Food and discussion begin at 12:30 pm. Open to current Princeton faculty, staff, and students. Open to members of the public by invitation only. Please contact Jean Butcher at if you are interested in attending a particular lunch.
De-anonymization is identifying the owner of an anonymous piece of data to re-identify the source. Research has shown that it is possible to de-anonymize individuals in large datasets by searching for fingerprints in anonymous data. In this work, we are interested in de-anonymizing programmers by attributing authorship to code samples of unknown authors. Being able to de-anonymize programmers can aid in resolving plagiarism issues, forensic investigations, and copyright-copyleft disputes. However, being able to de-anonymize individuals among thousands is a direct threat to privacy and anonymity. In this talk, we will examine de-anonymizing programmers from the standpoint of machine learning, which provides methods applicable to code stylometry to model programmers’ coding styles. Stylometry has been known to exist as the study of writing style, which is unique to every author. Similarly, code stylometry shows that coding style is unique to each programmer. Consequently, it is possible to de-anonymize programmers from their coding styles. A source code sample can be represented as a feature vector consisting of stylometric properties of code, such as lexical, layout, and syntactic properties. By using these numeric representations, a machine learning classifier generates a model for each programmer’s style, and attributes authorship to 14,400 anonymous source code samples of 1,600 programmers with 94% correct classification rate, which is a breakthrough in accuracy.
We also tackle the much harder problem of de-anonymizing programmers from executable binaries of compiled code. Many potentially distinguishing features present in source code, e.g. variable names, are removed in the compilation process, and compiler optimization may alter the structure of a program, further obscuring features that are known to be useful in determining authorship. We examine executable binary authorship attribution by using a novel set of features that include ones obtained by decompiling the executable binary to source code. We show that many syntactical features present in source code do in fact survive compilation and can be recovered from decompiled executable binaries. This allows us to add a powerful set of techniques from the domain of source code authorship attribution to the existing ones used for executable binaries, resulting in significant improvements to accuracy and scalability. We demonstrate this improvement on data from the Google Code Jam, obtaining attribution accuracy of up to 96% with 20 candidate programmers. We also demonstrate that our approach is robust to a range of compiler optimization settings, and binaries that have been stripped of their symbol tables. Finally, for the first time we are aware of, we demonstrate that authorship attribution can be performed on real world code found “in the wild” by performing attribution on single-author GitHub repositories.
Aylin Caliskan-Islam is a Postdoctoral Research Associate at CITP. Her work on the two main realms, security and privacy, involves the use of machine learning and natural language processing. In her previous work, she demonstrated that de-anonymization is possible through analyzing linguistic style in a variety of textual media, including social media, cyber criminal forums, and source code.

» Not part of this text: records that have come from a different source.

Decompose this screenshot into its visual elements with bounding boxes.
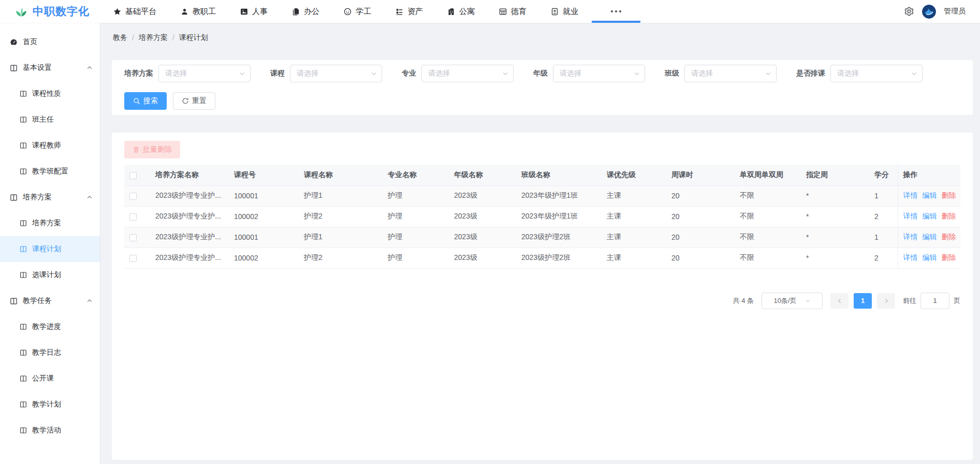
nav-item-assets[interactable]: 资产 bbox=[383, 0, 435, 23]
book-icon bbox=[19, 349, 27, 357]
sidebar-item-head-teacher[interactable]: 班主任 bbox=[0, 107, 100, 133]
delete-link[interactable]: 删除 bbox=[942, 253, 956, 262]
major-select[interactable]: 请选择 bbox=[421, 65, 514, 82]
select-all-checkbox[interactable] bbox=[129, 172, 137, 179]
brand[interactable]: 中职数字化 bbox=[14, 4, 90, 19]
sidebar-item-teaching-log[interactable]: 教学日志 bbox=[0, 340, 100, 366]
delete-link[interactable]: 删除 bbox=[942, 191, 956, 199]
copy-icon bbox=[291, 7, 300, 16]
gear-icon[interactable] bbox=[904, 6, 914, 17]
nav-item-hr[interactable]: 人事 bbox=[228, 0, 280, 23]
table-panel: 批量删除 培养方案名称 课程号 课程名称 专业名称 年级名称 bbox=[112, 133, 973, 460]
page-size-select[interactable]: 10条/页 bbox=[762, 293, 823, 309]
nav-item-label: 资产 bbox=[407, 7, 423, 17]
row-checkbox[interactable] bbox=[129, 193, 137, 200]
nav-item-more[interactable] bbox=[590, 0, 642, 23]
delete-link[interactable]: 删除 bbox=[942, 212, 956, 220]
page-number-1[interactable]: 1 bbox=[854, 293, 872, 309]
nav-item-label: 就业 bbox=[563, 7, 578, 17]
detail-link[interactable]: 详情 bbox=[903, 233, 918, 241]
course-select[interactable]: 请选择 bbox=[290, 65, 382, 82]
sidebar-section-basic-settings[interactable]: 基本设置 bbox=[0, 55, 100, 81]
reset-button[interactable]: 重置 bbox=[173, 92, 215, 110]
nav-item-office[interactable]: 办公 bbox=[280, 0, 331, 23]
trash-icon bbox=[133, 146, 140, 153]
sidebar-item-course-teacher[interactable]: 课程教师 bbox=[0, 133, 100, 158]
cell-weekly-hours: 20 bbox=[666, 227, 735, 248]
cell-specified-week: * bbox=[801, 206, 869, 227]
cell-grade: 2023级 bbox=[449, 185, 516, 206]
scheduled-select[interactable]: 请选择 bbox=[830, 65, 923, 82]
search-button[interactable]: 搜索 bbox=[124, 92, 167, 110]
table-row: 2023级护理专业护... 100002 护理2 护理 2023级 2023级护… bbox=[124, 248, 960, 268]
column-header: 学分 bbox=[869, 165, 898, 185]
building-icon bbox=[447, 7, 456, 16]
detail-link[interactable]: 详情 bbox=[903, 253, 918, 262]
breadcrumb-item[interactable]: 培养方案 bbox=[139, 33, 168, 42]
row-checkbox[interactable] bbox=[129, 255, 137, 262]
star-icon bbox=[113, 7, 122, 16]
training-program-select[interactable]: 请选择 bbox=[158, 65, 251, 82]
edit-link[interactable]: 编辑 bbox=[923, 191, 937, 199]
book-icon bbox=[19, 245, 27, 253]
sidebar-item-home[interactable]: 首页 bbox=[0, 29, 100, 55]
edit-link[interactable]: 编辑 bbox=[923, 253, 937, 262]
nav-item-label: 德育 bbox=[511, 7, 526, 17]
sidebar-item-teaching-plan[interactable]: 教学计划 bbox=[0, 392, 100, 417]
detail-link[interactable]: 详情 bbox=[903, 191, 918, 199]
sidebar-item-teaching-class-config[interactable]: 教学班配置 bbox=[0, 158, 100, 184]
sidebar-item-teaching-progress[interactable]: 教学进度 bbox=[0, 314, 100, 340]
row-checkbox[interactable] bbox=[129, 234, 137, 241]
cell-major: 护理 bbox=[383, 227, 449, 248]
prev-page-button[interactable] bbox=[830, 293, 849, 309]
sidebar-item-teaching-activity[interactable]: 教学活动 bbox=[0, 417, 100, 443]
cell-weekly-hours: 20 bbox=[666, 248, 735, 268]
sidebar-section-teaching-tasks[interactable]: 教学任务 bbox=[0, 288, 100, 314]
nav-item-platform[interactable]: 基础平台 bbox=[101, 0, 168, 23]
sidebar-item-course-nature[interactable]: 课程性质 bbox=[0, 81, 100, 107]
filter-field-grade: 年级 请选择 bbox=[533, 65, 645, 82]
user-name[interactable]: 管理员 bbox=[944, 7, 966, 16]
class-select[interactable]: 请选择 bbox=[684, 65, 777, 82]
sidebar-item-course-selection-plan[interactable]: 选课计划 bbox=[0, 262, 100, 288]
breadcrumb-separator: / bbox=[172, 34, 174, 42]
edit-link[interactable]: 编辑 bbox=[923, 233, 937, 241]
row-checkbox[interactable] bbox=[129, 213, 137, 221]
image-icon bbox=[240, 7, 248, 16]
goto-page-input[interactable] bbox=[920, 293, 949, 309]
column-header-actions: 操作 bbox=[898, 165, 960, 185]
cell-week-parity: 不限 bbox=[735, 227, 801, 248]
edit-link[interactable]: 编辑 bbox=[923, 212, 937, 220]
sidebar-item-training-program[interactable]: 培养方案 bbox=[0, 210, 100, 236]
table-row: 2023级护理专业护... 100002 护理2 护理 2023级 2023年级… bbox=[124, 206, 960, 227]
sidebar-item-course-plan[interactable]: 课程计划 bbox=[0, 236, 100, 262]
chevron-down-icon bbox=[371, 70, 377, 77]
user-avatar[interactable] bbox=[922, 5, 936, 19]
sidebar-section-training-program[interactable]: 培养方案 bbox=[0, 184, 100, 210]
select-placeholder: 请选择 bbox=[428, 69, 450, 78]
chevron-down-icon bbox=[911, 70, 917, 77]
chevron-up-icon bbox=[86, 298, 93, 304]
sidebar-item-label: 选课计划 bbox=[32, 270, 61, 280]
chevron-down-icon bbox=[765, 70, 771, 77]
nav-item-employment[interactable]: 就业 bbox=[538, 0, 590, 23]
book-icon bbox=[19, 219, 27, 227]
nav-item-staff[interactable]: 教职工 bbox=[168, 0, 228, 23]
detail-link[interactable]: 详情 bbox=[903, 212, 918, 220]
nav-item-students[interactable]: 学工 bbox=[331, 0, 383, 23]
delete-link[interactable]: 删除 bbox=[942, 233, 956, 241]
cell-priority: 主课 bbox=[602, 227, 666, 248]
goto-label: 前往 bbox=[903, 296, 916, 306]
sidebar-item-label: 课程计划 bbox=[32, 244, 61, 254]
column-header: 年级名称 bbox=[449, 165, 516, 185]
breadcrumb-item[interactable]: 教务 bbox=[113, 33, 127, 42]
sidebar-item-open-class[interactable]: 公开课 bbox=[0, 366, 100, 392]
batch-delete-button[interactable]: 批量删除 bbox=[124, 141, 180, 158]
grade-select[interactable]: 请选择 bbox=[553, 65, 645, 82]
nav-item-moral-education[interactable]: 德育 bbox=[487, 0, 538, 23]
book-icon bbox=[19, 271, 27, 279]
nav-item-apartment[interactable]: 公寓 bbox=[435, 0, 487, 23]
next-page-button[interactable] bbox=[877, 293, 895, 309]
cell-grade: 2023级 bbox=[449, 227, 516, 248]
breadcrumb-separator: / bbox=[132, 34, 134, 42]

She is currently extending her de-anonymization work to include non-textual data such as binary files and developing countermeasures against de-anonymization. Aylin’s other research interests include quantifying and classifying human privacy behavior and designing privacy nudges to avoid private information disclosure as a countermeasure. At Princeton, she works with Dr. Arvind Narayanan on text sanitization of sensitive documents for public disclosure, which can enable researchers to share data with linguists, sociologists, psychologists, and computer scientists without breaching the research subjects’ privacy. Her work has been featured in prominent privacy and security conferences such as Usenix Security Symposium, IEEE Symposium on Security and Privacy, Privacy Enhancing Technologies Symposium, and the Workshop on Privacy in the Electronic Society. In addition, she has given lectures and talks on privacy, security, and machine learning subjects at the Chaos Communications Congress and Drexel University. She holds a PhD in Computer Science from Drexel University and a Master of Science in Robotics from the University of Pennsylvania.